Several years ago, browsing through a bookstore in New York City’s East Village, I came across a Penguin paperback copy of Eichmann in Jerusalem: A Report on the Banality of Evil. This is Hannah Arendt’s controversial report on the trial of Adolf Eichmann, the horrific Nazi leader responsible for logistically orchestrating the transport of European Jews to the Nazi concentration camps. Arendt captured the courtroom drama first in a series of articles for The New Yorker, and then in the book published in 1963. Her conclusions about Eichmann caused an uproar, to put it mildly, and they still do for her depiction of the cruel Nazi as an ordinary person acting thoughtlessly in the comfort of conformity, instead of as an incomprehensible monster.
I never got through this book. Two times I tried. It’s not that the material was too harsh, or difficult. In fact, I couldn’t figure out why I kept putting it down, but now I think the reason is that I didn’t know enough about Hannah Arendt as a political theorist. I didn’t know where her thinking and her life had been before the publication of the book. All I knew was that she was a famous philosopher, a Jew who escaped Nazi Germany and someone who had a love affair with Nazi sympathizer, German philosopher Martin Heidegger. Now having experienced New Yorker cartoonist Ken Krimstein’s graphic biography, The Three Escapes of Hannah Arendt: A Tyranny of Truth, I have a wider view of Arendt and her thinking.
Even as a young girl, as portrayed by Krimstein, she is obsessed with knowledge, getting herself expelled from high school for organizing a strike against stupid teachers:
“I have to think and think, but I put in the time and the work because I need to know. To understand. But nobody notices how hard I work. No. They just see how smart I’m supposed to be so they get all envious.”
She attends the University of Marburg where she studies with fellow geniuses under the tutelage of the famous Heidegger who tells her:
“You know as well as I do, if it is the truth you seek, you must expend everything you have to seize it.”
She goes on to associate with fine minds – painters, musicians, theorists and filmmakers. With Albert Einstein, she discusses the meaning of life. Constantly she ponders the “one universal answer to understanding”.
As Nazi power increases, she flees Germany to Paris, where after a short stay, she must again run for her life and finds her way to Lisbon, the last exit from Europe, and then to America. Her brilliance continues to shine, and she gains a place at the table of New York intellectuals, such as literary critic and teacher Lionel Trilling, poet Delmore Schwartz and art critic Clement Greenberg.

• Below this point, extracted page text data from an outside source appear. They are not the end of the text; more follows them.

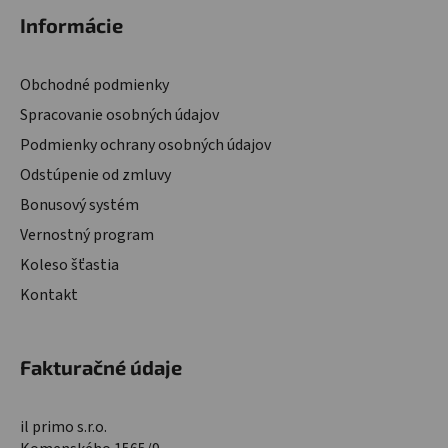
Informácie
Obchodné podmienky
Spracovanie osobných údajov
Podmienky ochrany osobných údajov
Odstúpenie od zmluvy
Bonusový systém
Vernostný program
Koleso šťastia
Kontakt
Fakturačné údaje
il primo s.r.o.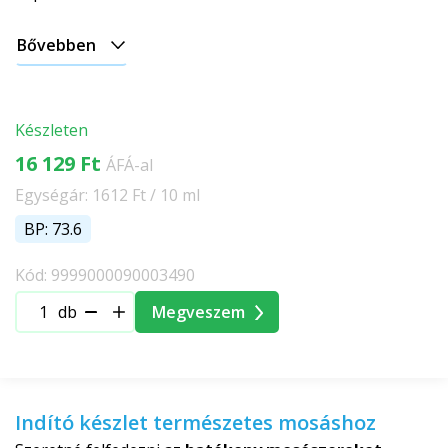
Bővebben
Készleten
16 129 Ft
ÁFÁ-al
Egységár: 1612 Ft / 10 ml
BP: 73.6
Kód: 9999000090003490
db
Megveszem
Indító készlet természetes mosáshoz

In mid-life, Hannah Arendt publishes her greatest work, The Origins of Totalitarianism (1951). Next comes The Human Condition (1958) and then Between Past and Future (1961). In 1961, the trial of Adolf Eichmann begins. Krimstein illustrates Arendt calling her husband from Jerusalem, saying:
“If we turn Eichmann into a demonic monster, we somehow absolve him of his crime, and all of us of our potential crime, the crime of not thinking things through. The sad truth is that most evil is done by people who never make up their minds to be good or evil.”
Illustrations are black and white, except for a brilliant green that is given alone to Arendt, marking her as the center, the stand-out, the one whom we are to keep our eyes on. The caricatures cleverly capture Arendt heavily smoking and the famous people interacting with her. Philosophies and theories are explained with accessible understanding.
I’m not an expert on how graphic books are rendered, that which is excellent and that which is flawed, but I can say the experience of reading Hannah Arendt’s story in this captivating graphic biography has elevated my knowledge about her life and work in just the way I needed it.
At the end of the book, Krimstein offers a suggested reading list. It includes Eichmann in Jerusalem: A Report on the Banality of Evil, which he describes as, “whatever you think of her actual conclusions, a masterpiece of political journalism …” That’s why I want to read it. Also, it’s time to understand the banality of evil.